J'ai sans doute tort de me la poser... J'ai tort de me la poser vraiment (elle a une réponse intégrée au travail lui-même, et je devrais toujours m'en satisfaire: «tu le fais parce que tout le reste est infiniment moins excitant»).
Comme je n'ai pas le pouvoir d'infléchir ou de ralentir le patient travail de démolition à l'oeuvre depuis si longtemps visant à la superposition des notions d'art et de culture*, je devrais feindre d'en être le spectateur amusé. Ou, bien entendu, un des organisateurs. Mais jouer au con m'emmerde au moins autant que mes crises mensuelles de furie révolutionnaire qui retombent comme des lendemains de cuite. Quoiqu'il en soit, je fais cette chronique de L'art chemin faisant à reculons, comme je suis allé à reculons à Pont-Scorff où se déroulait cette manifestation, tiraillé entre la certitude de me lancer dans la plus grande confusion — la plus totale contradiction — et le désir de rajouter un chapitre à mon travail entamé depuis le Gibbon culturel.

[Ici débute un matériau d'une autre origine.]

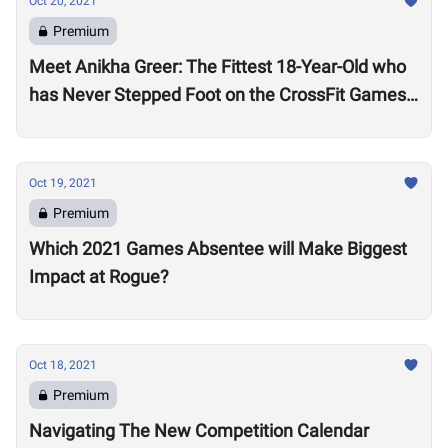
Oct 20, 2021
Premium
Meet Anikha Greer: The Fittest 18-Year-Old who
has Never Stepped Foot on the CrossFit Games
Competition Floor
Oct 19, 2021
Premium
Which 2021 Games Absentee will Make Biggest
Impact at Rogue?
Oct 18, 2021
Premium
Navigating The New Competition Calendar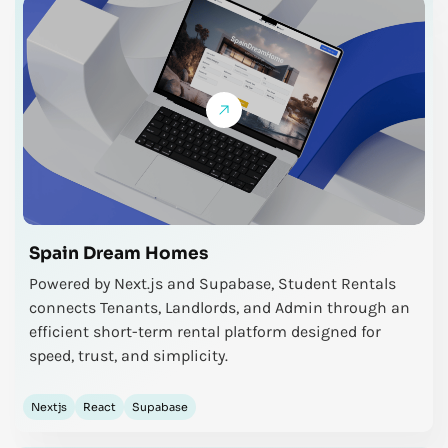
Spain Dream Homes
Powered by Next.js and Supabase, Student Rentals
connects Tenants, Landlords, and Admin through an
efficient short-term rental platform designed for
speed, trust, and simplicity.
Nextjs
React
Supabase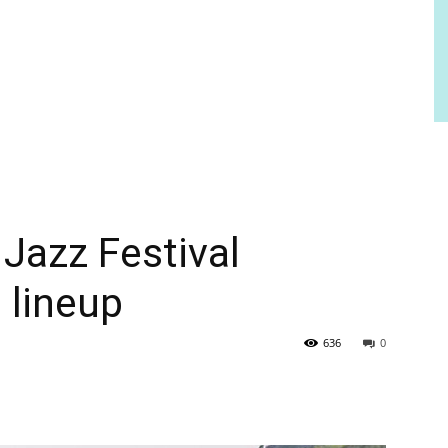
 Jazz Festival
 lineup
636
0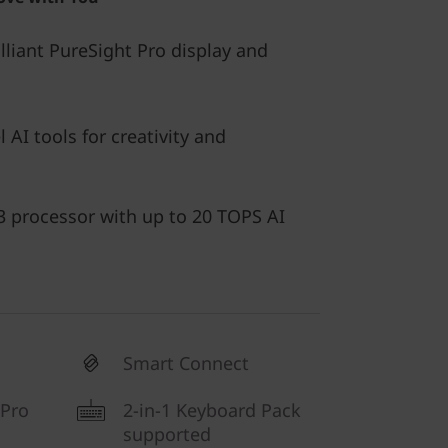
illiant PureSight Pro display and
l AI tools for creativity and
 processor with up to 20 TOPS AI
Smart Connect
 Pro
2-in-1 Keyboard Pack
supported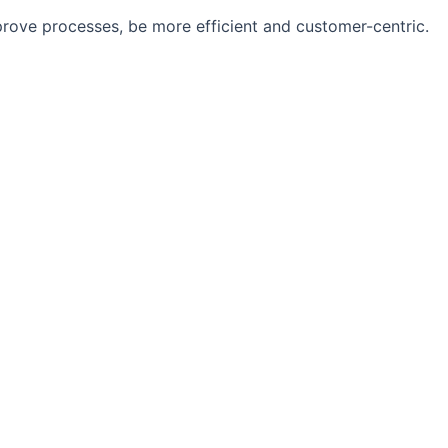
rove processes, be more efficient and customer-centric.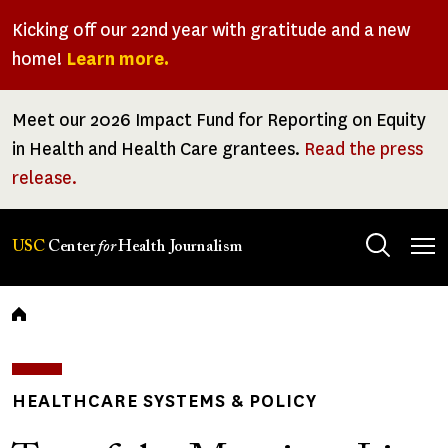
Skip
Kicking off our 22nd year with gratitude and a new
to
home!
Learn more.
main
content
Meet our 2026 Impact Fund for Reporting on Equity
in Health and Health Care grantees.
Read the press
release.
Tog
USC
Center
for
Health Journalism
men
Breadcrumb
HEALTHCARE SYSTEMS & POLICY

* D'une part l'art considéré par ceux qui n'en font pas comme le salaire ludique et culturel légitime d'une dure semaine de travail, et d'autre part l'art considéré comme un jeu, une attitude, un point de vue sur le monde, ou Dieu sait quelle autre foutaise par les artistes eux-mêmes. Il y a de quoi fatiguer. Pourquoi diable s'agiter pour préserver quelque chose dont personne ne veut ou pour défendre des qualités dont tout le monde se fout?